## Task to carry out
Scan the entries for lines with the word "equipment", then copy those lines.

◆ ◆ ◆ ◆

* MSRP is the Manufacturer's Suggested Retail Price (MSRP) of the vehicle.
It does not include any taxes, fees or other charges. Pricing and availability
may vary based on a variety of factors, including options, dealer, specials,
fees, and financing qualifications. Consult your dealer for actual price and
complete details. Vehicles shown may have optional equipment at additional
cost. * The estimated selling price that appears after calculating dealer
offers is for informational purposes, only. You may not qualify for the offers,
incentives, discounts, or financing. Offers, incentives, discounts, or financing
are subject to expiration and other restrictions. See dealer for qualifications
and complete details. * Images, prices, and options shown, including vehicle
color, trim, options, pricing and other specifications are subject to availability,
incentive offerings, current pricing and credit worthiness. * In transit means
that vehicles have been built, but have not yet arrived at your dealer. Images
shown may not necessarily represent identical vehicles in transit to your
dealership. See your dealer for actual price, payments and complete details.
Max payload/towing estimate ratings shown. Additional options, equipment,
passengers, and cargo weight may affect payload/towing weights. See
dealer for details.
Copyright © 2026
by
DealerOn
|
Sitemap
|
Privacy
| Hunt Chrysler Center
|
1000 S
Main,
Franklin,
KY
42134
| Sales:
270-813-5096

◆ ◆ ◆ ◆

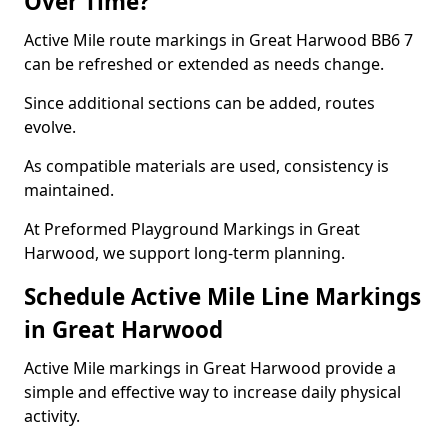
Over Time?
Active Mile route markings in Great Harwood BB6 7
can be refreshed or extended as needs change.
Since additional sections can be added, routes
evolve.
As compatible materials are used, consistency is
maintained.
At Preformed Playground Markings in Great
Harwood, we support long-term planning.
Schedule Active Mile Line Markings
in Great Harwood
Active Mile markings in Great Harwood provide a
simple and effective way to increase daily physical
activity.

◆ ◆ ◆ ◆

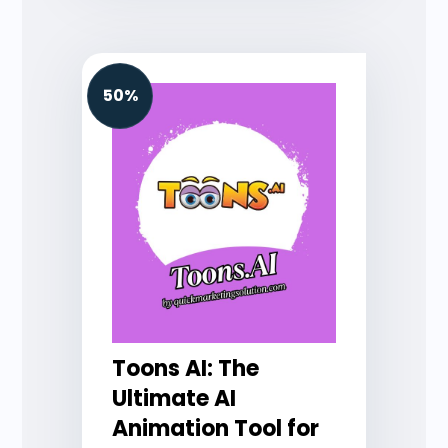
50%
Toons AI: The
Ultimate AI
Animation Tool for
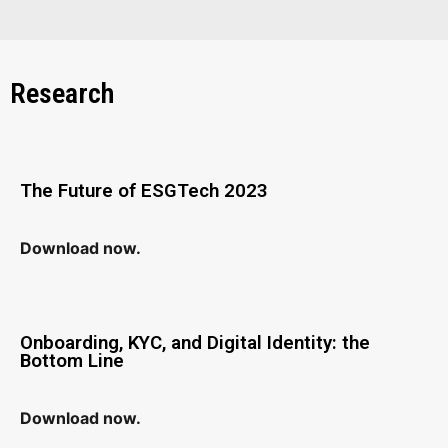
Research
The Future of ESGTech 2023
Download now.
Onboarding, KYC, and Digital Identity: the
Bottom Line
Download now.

◆ ◆ ◆ ◆

## Solution for this exercise
complete details. Vehicles shown may have optional equipment at additional
Max payload/towing estimate ratings shown. Additional options, equipment,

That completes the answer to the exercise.